START MATERIAL PROVIDED
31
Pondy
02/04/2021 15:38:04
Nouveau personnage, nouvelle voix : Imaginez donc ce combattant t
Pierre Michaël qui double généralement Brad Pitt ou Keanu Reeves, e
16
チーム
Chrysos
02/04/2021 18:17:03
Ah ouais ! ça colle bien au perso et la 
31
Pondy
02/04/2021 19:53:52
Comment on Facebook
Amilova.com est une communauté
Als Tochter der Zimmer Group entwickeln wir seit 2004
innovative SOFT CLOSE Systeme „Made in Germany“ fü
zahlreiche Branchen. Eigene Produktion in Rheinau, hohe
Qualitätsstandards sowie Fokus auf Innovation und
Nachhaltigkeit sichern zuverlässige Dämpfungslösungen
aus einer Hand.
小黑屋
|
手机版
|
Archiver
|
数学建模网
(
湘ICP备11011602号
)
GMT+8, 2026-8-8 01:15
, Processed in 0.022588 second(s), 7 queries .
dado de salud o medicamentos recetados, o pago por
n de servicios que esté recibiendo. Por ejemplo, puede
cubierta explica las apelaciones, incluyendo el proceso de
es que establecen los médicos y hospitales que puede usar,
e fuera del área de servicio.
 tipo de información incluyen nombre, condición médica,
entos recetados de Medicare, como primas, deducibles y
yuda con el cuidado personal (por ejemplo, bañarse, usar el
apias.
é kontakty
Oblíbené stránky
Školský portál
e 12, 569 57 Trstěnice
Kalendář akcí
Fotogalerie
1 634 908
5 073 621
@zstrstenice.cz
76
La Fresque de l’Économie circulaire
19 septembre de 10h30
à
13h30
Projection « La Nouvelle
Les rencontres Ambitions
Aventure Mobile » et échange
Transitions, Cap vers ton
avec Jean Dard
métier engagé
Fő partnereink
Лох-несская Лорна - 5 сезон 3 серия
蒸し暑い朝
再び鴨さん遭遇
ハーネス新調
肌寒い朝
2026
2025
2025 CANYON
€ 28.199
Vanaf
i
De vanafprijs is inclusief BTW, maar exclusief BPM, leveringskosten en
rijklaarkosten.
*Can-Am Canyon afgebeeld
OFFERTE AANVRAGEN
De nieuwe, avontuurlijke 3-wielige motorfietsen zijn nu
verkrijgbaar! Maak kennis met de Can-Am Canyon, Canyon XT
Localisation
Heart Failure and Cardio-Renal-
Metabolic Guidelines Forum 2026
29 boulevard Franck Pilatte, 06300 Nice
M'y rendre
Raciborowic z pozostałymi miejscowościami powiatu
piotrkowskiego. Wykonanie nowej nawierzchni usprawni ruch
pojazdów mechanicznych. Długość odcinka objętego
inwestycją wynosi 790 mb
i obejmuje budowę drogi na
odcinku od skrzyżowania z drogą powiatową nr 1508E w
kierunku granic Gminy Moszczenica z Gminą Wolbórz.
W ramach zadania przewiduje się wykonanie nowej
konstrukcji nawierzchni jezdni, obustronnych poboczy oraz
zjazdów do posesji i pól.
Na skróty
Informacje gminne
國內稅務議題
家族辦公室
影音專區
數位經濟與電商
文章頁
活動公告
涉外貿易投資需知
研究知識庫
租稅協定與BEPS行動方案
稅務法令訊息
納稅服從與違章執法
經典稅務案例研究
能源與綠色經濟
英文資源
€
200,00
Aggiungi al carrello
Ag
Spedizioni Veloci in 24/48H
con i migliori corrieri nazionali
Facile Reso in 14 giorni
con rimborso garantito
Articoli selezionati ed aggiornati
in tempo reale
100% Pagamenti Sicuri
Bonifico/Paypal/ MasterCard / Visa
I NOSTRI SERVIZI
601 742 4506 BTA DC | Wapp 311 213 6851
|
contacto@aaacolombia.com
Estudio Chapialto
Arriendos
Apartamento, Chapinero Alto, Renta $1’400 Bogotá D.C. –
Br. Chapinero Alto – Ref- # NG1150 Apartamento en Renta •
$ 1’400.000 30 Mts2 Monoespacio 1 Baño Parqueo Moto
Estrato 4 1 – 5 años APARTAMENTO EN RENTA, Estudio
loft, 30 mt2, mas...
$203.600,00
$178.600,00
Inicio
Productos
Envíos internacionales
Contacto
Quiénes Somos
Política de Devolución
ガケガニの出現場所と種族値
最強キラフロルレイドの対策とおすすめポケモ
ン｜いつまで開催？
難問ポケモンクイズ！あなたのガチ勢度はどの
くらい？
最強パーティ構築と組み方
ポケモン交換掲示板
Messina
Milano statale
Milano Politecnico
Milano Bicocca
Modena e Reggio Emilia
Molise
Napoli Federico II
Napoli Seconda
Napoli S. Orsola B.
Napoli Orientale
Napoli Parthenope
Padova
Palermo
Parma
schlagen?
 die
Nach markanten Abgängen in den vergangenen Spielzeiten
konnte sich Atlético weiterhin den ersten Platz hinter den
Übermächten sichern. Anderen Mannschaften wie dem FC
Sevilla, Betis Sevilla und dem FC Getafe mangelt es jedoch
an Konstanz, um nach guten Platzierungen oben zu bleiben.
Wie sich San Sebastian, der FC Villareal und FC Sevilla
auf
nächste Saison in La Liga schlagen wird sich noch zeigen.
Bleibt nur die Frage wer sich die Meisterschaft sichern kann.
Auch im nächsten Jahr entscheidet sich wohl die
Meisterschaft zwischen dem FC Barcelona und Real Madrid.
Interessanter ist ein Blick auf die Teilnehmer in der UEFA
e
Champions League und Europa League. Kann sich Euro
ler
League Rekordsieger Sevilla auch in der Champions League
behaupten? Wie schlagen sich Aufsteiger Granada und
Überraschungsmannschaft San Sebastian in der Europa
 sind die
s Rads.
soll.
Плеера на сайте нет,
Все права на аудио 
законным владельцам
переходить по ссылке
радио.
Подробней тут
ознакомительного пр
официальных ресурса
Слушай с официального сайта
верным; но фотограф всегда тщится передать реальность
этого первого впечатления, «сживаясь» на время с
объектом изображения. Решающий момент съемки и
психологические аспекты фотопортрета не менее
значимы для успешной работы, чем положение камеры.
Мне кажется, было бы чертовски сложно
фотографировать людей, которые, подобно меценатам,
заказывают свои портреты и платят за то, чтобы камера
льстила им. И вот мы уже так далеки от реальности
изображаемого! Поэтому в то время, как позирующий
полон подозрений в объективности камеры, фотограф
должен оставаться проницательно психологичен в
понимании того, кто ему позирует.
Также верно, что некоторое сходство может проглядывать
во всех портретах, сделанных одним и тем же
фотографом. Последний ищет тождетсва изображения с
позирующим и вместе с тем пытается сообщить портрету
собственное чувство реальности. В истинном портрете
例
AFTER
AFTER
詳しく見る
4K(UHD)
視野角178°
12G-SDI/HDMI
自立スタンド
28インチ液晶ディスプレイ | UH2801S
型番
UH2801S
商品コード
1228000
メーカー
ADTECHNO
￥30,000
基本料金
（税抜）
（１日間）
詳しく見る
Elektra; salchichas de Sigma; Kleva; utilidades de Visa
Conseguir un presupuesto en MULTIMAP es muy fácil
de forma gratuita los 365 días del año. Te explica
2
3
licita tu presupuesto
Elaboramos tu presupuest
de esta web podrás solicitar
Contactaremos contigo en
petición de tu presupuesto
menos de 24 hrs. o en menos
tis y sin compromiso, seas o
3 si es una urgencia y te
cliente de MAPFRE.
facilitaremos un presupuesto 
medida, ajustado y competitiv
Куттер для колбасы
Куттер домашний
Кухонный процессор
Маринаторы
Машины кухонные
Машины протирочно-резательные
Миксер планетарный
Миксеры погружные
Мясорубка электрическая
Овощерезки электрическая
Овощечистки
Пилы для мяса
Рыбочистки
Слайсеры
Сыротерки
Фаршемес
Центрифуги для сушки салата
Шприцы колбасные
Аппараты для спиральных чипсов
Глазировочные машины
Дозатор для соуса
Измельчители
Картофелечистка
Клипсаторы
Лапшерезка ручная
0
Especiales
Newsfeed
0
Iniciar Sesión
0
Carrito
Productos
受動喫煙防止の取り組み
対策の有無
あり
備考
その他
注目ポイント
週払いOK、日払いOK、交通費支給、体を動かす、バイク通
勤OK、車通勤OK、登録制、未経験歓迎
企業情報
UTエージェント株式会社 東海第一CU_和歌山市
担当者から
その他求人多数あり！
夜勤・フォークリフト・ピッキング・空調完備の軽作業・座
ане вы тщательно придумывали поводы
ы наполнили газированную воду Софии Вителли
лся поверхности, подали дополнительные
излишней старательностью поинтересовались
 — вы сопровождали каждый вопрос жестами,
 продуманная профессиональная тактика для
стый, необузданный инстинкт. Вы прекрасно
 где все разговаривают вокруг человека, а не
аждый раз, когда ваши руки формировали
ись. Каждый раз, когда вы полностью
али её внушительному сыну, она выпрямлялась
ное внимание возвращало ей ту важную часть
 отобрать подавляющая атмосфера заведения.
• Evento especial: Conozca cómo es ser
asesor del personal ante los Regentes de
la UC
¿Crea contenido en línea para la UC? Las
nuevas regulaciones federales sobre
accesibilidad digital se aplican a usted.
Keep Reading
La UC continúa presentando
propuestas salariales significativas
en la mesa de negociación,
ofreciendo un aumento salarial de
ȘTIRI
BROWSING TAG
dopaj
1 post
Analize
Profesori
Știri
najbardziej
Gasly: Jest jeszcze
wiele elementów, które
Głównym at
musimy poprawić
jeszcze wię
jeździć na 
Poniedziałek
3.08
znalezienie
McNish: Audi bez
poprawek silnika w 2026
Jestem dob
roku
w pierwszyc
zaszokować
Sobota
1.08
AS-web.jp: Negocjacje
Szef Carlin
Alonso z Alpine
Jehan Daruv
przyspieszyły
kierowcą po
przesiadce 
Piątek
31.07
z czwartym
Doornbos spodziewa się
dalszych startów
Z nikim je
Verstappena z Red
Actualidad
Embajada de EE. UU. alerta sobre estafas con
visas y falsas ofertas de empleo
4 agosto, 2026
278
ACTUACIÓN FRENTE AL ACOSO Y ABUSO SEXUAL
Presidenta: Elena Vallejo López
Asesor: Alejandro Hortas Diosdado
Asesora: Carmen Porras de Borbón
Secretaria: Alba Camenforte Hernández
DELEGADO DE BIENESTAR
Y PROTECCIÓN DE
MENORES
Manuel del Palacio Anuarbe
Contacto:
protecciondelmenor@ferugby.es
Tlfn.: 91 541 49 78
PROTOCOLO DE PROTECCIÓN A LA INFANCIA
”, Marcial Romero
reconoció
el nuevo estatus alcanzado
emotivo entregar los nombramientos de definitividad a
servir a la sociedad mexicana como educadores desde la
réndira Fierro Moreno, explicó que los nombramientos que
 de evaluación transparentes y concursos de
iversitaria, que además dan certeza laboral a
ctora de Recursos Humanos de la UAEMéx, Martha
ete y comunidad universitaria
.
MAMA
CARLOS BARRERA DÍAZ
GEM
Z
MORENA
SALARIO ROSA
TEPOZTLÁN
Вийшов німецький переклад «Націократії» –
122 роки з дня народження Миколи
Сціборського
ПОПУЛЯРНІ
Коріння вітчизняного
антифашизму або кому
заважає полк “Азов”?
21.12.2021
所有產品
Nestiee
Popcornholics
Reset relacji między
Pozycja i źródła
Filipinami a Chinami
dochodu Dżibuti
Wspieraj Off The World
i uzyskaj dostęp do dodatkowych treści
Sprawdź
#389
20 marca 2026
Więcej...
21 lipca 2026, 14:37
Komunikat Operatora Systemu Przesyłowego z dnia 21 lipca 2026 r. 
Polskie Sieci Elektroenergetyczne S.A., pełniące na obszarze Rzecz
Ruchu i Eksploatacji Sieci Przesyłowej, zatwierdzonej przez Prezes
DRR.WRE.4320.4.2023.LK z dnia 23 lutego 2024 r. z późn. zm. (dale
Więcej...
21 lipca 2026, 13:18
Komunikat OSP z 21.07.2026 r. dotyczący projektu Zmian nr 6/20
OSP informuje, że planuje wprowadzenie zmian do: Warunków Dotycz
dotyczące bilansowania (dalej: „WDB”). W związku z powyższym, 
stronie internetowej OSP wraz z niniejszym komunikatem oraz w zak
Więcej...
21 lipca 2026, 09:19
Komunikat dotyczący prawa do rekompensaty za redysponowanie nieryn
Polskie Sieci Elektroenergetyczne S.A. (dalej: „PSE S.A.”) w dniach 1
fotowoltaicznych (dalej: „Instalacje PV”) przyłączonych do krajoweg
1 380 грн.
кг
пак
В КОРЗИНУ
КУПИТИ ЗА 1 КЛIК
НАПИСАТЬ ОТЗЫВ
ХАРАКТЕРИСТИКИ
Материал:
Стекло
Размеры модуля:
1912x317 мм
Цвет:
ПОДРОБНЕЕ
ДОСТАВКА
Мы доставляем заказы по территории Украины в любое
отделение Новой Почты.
END MATERIAL PROVIDED
■ **WHAT NEEDS TO BE DONE**
Check each line above for the string "nowej" and show the ones that have it.

■ **EXPECTED ANSWER**
piotrkowskiego. Wykonanie nowej nawierzchni usprawni ruch
W ramach zadania przewiduje się wykonanie nowej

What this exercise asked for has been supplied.